■ Task statement ■
Whenever a line of the material contains the string "Socken", it should be copied.

■ Exercise data ■
▬▬▬▬▬▬▬▬▬▬
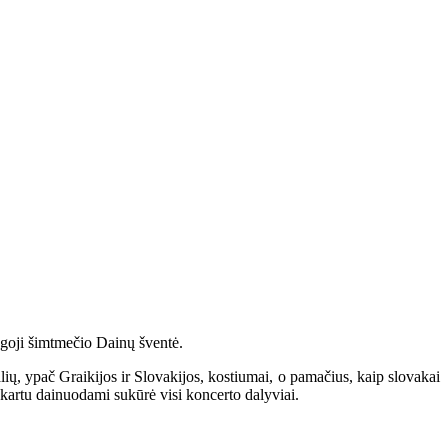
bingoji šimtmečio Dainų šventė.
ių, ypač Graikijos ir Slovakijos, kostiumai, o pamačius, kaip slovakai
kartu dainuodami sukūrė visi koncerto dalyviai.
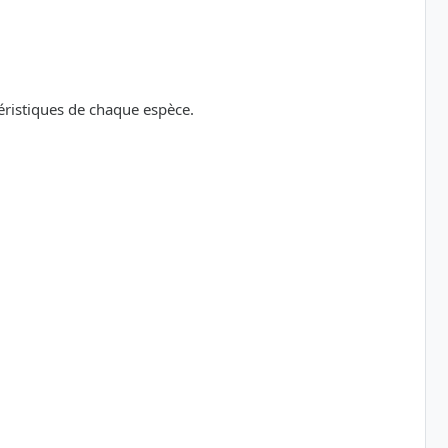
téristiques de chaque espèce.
▬▬▬▬▬▬▬▬▬▬
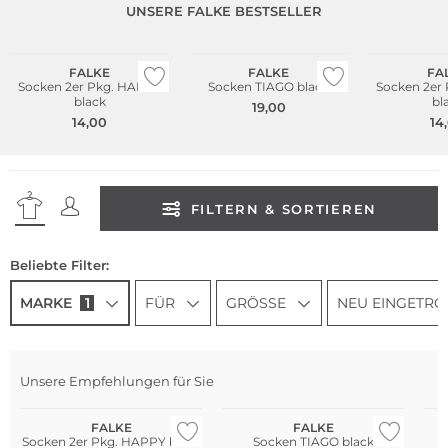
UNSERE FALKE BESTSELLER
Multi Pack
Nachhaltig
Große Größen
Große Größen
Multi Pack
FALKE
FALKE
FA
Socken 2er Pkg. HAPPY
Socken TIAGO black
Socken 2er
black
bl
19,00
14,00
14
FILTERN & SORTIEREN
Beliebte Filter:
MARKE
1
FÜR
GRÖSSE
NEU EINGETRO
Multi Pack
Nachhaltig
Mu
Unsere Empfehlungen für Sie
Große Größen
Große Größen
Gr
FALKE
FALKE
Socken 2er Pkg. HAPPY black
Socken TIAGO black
▬▬▬▬▬▬▬▬▬▬
■ Answer below ■
Socken 2er Pkg. HAPPY
Socken TIAGO black
Socken 2er
Socken 2er Pkg. HAPPY black
Socken TIAGO black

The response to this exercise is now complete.